When I learned that (now former) Spotify CEO Daniel Ek had invested hundreds of millions in a company that produces military munitions drones with integrated AI technology, I asked myself a fairly reasonable question: What the fuck?
I agree vehemently with artists who have labelled this investment as confounding and reprehensible and have decided to migrate away from this and other streaming platforms. The reactions from these (few but significant) artists range from irreverent, with King Gizzard and the Lizard Wizard likening Ek to a “Dr. Evil tech bro,” to thoughtful, as in Deerhoof’s lengthy statement that includes the almost lyrical observation that the whole deal is “creepy for users and crappy for artists.” But at the heart of these departures seems to be an even greater contention, one that Massive Attack articulated when they wrote that this action places “a moral and ethical burden” on any artist associated with Ek and the platform he helmed (and remains intimately associated with). A burden that reasonably extends to users.
The exodus hasn’t slowed. Most recently, Spotify users on their free tier, which is lousy with ads to the point of being unusable, have noticed recruitment ads for ICE popping up between songs. (Similar ads have also been appearing on Pandora, Hulu, and HBO).
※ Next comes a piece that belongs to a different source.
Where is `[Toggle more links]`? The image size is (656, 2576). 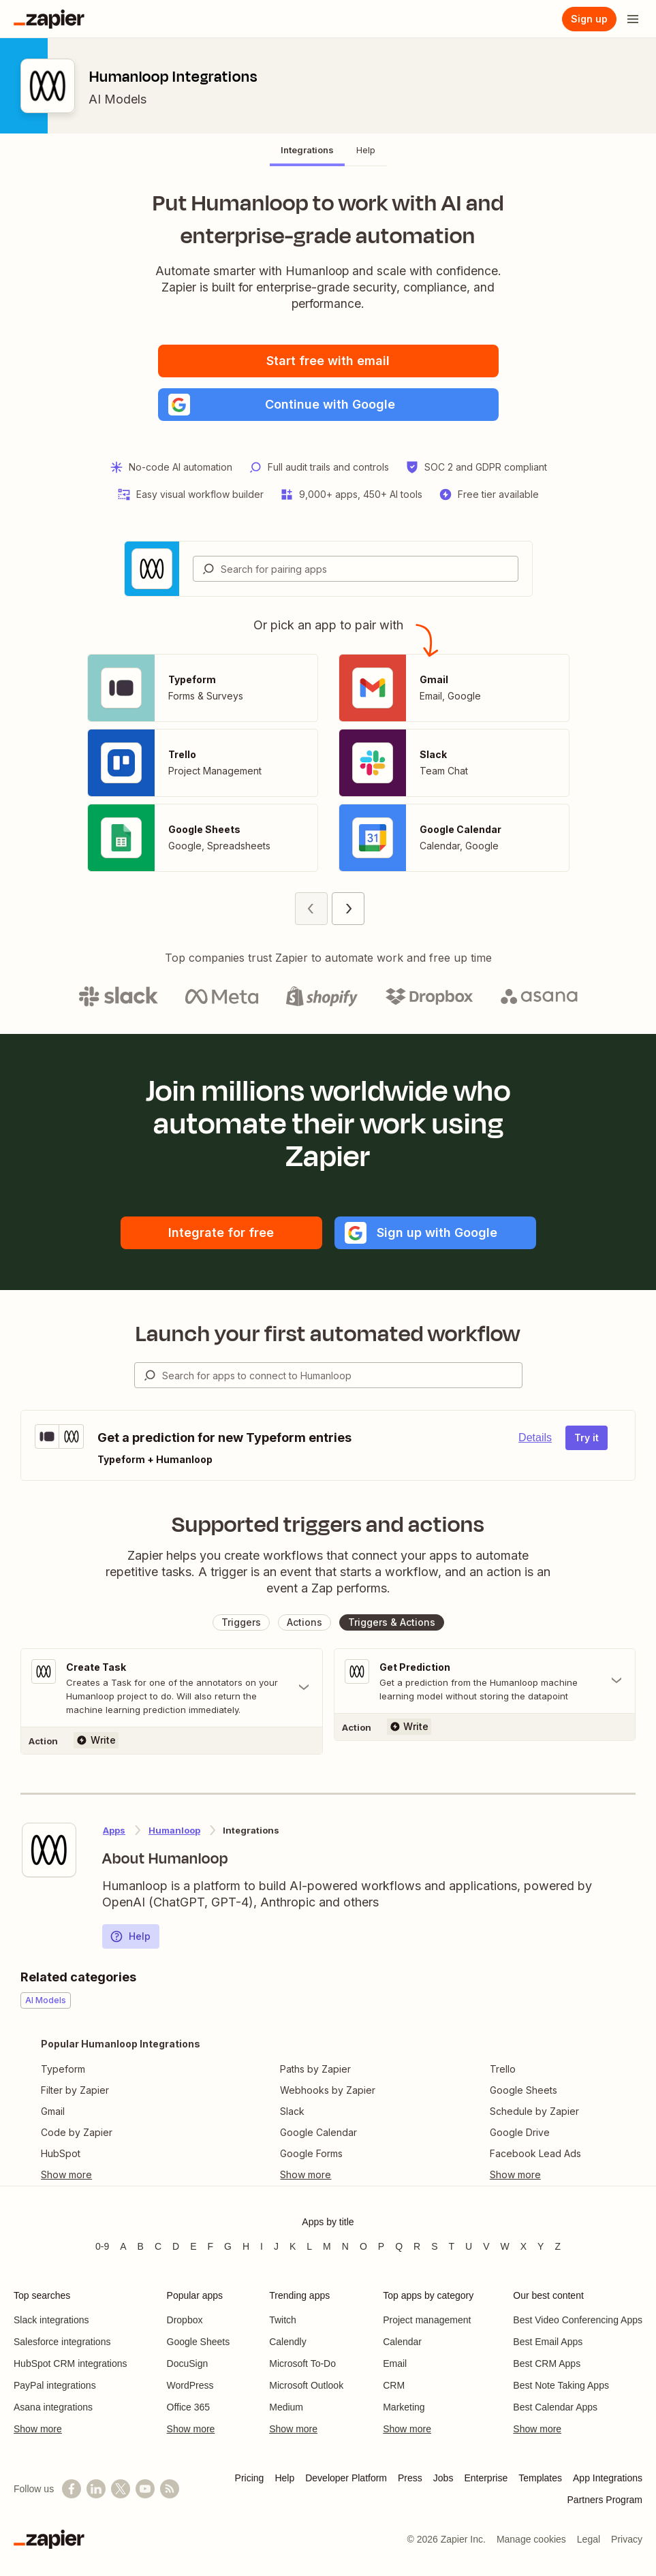
[Toggle more links] is located at coordinates (120, 2175).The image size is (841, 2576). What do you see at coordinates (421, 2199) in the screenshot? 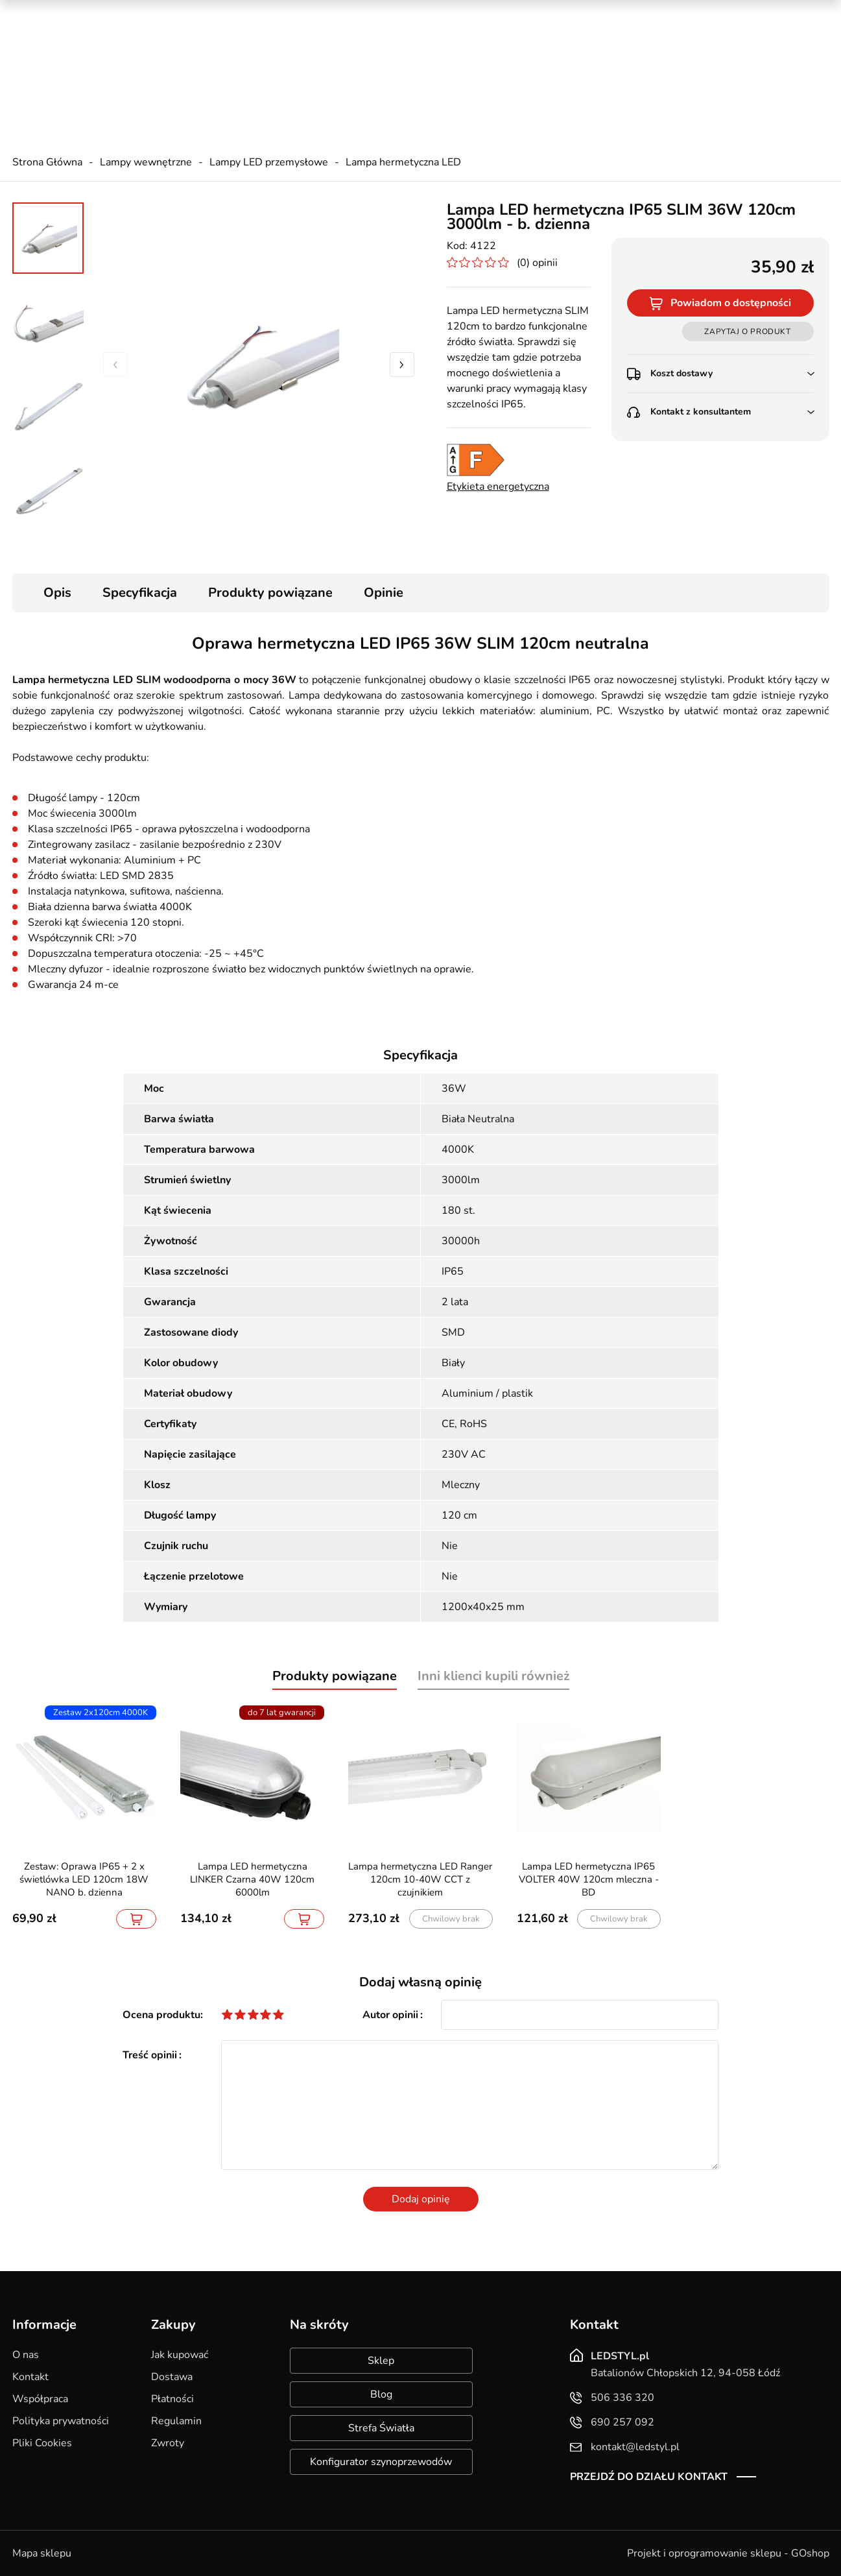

While Spotify reps are claiming that these ads don’t technically violate their policies, despite the blatantly inflammatory language they contain (“You’re ordered to stand down while dangerous illegals walk free” etc), it’s no surprise that more artists and users are turning their backs on the service every day.
For me, and some quitters like me, this icky Ek business may have been the straw that broke the camel’s back…but, if I’m being honest, there was a pretty significant ziggurat of straws atop the poor creature already. The greater, more personal issue was that I had observed a change in my behavior, and even in my mind. I was listening differently, and not in a way I liked.
By allowing Spotify to dictate the methods and means by which I listened for so long, I’d lost things.
Authority, probably. Ownership, certainly. But I also lost time, instead of gaining it. I lost the time I used to spend seeking out, discussing, acquiring, adapting to, and thinking about music. Because it was offered up to me on an algorithmic platter, I no longer had to think about where my music came from, what choices went into it, who had helped me to find it, or where I might choose to turn next. The kinds of active, engaged thoughts I once valued and even relied on.
Liz Pelly, author of Mood Machine: The Rise of Spotify and the Costs of the Perfect Playlist, has written and talked at length about this phenomenon that I, and I suspect millions of others, have observed in our own listening lives. A former employee told Pelly that “the whole goal of the Spotify recommendation apparatus is to reduce the cognitive work that someone has to do when they open this app. And when I hear the phrase reduce cognitive work it just sounds like saying to help people think less about music, and to me, that’s a slippery slope.”
What that slippery slope means for culture and for an industry and for legion listeners the world over does, to a very real degree, disturb me, but it’s mostly beyond my control. In a world where we can more readily offload our critical thinking to AI and algorithm-driven platforms, we all have to draw our own lines in the sand, and weigh what we stand to gain or lose, what matters to us, and what is worth keeping. I can’t change the way the world listens, but by turning away from streaming and choosing more engaging and ethical ways of listening, I am also inviting music back into my life in a meaningful way. If music really matters, then maybe a little effort on the part of the listener isn’t such a terrible thing. It might even be a wonderful thing. Maybe one of the best things.
What does life after streaming actually look like? For me, so far, it looks a little like the past. But it also resembles something else. Something different. Something new, and, I think, something just a little bit better.